- Nickname: Lovejoy
- Born: May 10, 1969 (age 57) Blackfriars, London, England

World Series of Poker
- Bracelet: None

= Kevin O'Leary (poker player) =

English poker player (born 1969)

Kevin O'Leary (born May 10, 1969, in Blackfriars, London, UK) is a professional poker player of English descent. A former antiques dealer, he is known on the poker tournament circuit by the nickname "Lovejoy", in reference to the 1980s BBC TV series of the same name, which starred Ian McShane.

== Tournaments ==
O'Leary's poker achievements to date include winning the inaugural GUKPT heads-up championships at London's Grosvenor Victoria Casino, the Caesars Palace Las Vegas "Mega-Stack" championship event in 2008, and making the final table of the televised VC Poker Cup in 2005 at Teddington studios England. He is perhaps best known however, for his prolific tournament record at The Venetian in Las Vegas, where to date he has won a record 5 No-Limit Hold-Em tournaments in the poker room's "Deepstack Extravaganza" series (once in 2007, once in 2008 and three times in 2009), and has also twice won the Venetian's Player of the Series award, again a record in itself. He regularly makes the annual pilgrimage to Las Vegas, where he is a familiar face in Vegas tournaments, including the World Poker Tour, and the World Series of Poker, in which he has also cashed.

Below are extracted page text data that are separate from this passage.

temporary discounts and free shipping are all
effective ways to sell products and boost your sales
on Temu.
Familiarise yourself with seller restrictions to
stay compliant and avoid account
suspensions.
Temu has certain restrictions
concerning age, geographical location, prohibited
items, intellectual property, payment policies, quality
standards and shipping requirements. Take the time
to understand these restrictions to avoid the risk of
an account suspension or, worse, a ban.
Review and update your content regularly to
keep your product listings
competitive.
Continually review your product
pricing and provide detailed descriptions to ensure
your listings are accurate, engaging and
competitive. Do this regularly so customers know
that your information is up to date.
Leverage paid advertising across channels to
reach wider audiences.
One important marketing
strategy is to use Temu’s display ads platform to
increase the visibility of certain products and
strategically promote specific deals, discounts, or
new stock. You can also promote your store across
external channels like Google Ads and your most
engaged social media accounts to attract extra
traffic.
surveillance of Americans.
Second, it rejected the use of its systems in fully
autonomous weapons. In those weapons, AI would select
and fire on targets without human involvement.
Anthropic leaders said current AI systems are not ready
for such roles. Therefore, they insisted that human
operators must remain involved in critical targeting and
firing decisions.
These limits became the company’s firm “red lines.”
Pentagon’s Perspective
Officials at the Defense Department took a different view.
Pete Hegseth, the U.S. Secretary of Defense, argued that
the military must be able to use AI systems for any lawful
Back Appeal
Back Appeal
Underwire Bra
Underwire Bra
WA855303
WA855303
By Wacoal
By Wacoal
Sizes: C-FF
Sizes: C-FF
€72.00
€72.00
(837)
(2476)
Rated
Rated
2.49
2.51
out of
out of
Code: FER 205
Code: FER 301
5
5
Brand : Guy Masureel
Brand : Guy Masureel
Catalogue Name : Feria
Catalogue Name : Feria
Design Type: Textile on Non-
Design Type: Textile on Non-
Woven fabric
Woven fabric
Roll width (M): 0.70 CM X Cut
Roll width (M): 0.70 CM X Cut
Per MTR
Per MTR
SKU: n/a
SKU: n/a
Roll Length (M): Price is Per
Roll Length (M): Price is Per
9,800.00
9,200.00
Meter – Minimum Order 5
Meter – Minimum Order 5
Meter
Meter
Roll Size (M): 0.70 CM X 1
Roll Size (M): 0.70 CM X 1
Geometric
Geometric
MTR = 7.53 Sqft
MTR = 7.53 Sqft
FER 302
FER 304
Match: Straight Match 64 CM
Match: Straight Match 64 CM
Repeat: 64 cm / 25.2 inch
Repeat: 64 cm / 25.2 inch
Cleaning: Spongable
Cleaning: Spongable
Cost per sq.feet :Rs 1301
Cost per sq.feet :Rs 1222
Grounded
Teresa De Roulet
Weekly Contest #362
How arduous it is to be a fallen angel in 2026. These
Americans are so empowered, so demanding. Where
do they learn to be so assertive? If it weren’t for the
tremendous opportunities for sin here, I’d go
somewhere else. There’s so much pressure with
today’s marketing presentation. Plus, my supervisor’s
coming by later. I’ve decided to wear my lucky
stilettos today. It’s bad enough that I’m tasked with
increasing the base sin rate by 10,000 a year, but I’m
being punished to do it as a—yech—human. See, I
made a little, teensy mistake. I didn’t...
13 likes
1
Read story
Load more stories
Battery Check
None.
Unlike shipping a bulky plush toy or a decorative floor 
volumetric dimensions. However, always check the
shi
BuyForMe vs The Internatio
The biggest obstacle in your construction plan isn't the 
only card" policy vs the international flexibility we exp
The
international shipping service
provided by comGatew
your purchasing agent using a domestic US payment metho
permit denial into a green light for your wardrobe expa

O'Leary's biggest single tournament cash to date is $272,000, in the Caesars Palace "Mega-Stack" championship in Las Vegas. He has played most poker variants over the years, but prefers live poker tournaments as opposed to online competitions and cash games, as he feels his edge in live events is much greater, something which appears to be borne out by his record in deepstack freezeout tournaments. A three-year sponsorship deal with UK bookmakers Blue Square ended in 2008 when O'Leary opted to concentrate primarily on live poker rather than play equally live and online.

As of 2015, his live poker tournament cashes exceed $1,000,000.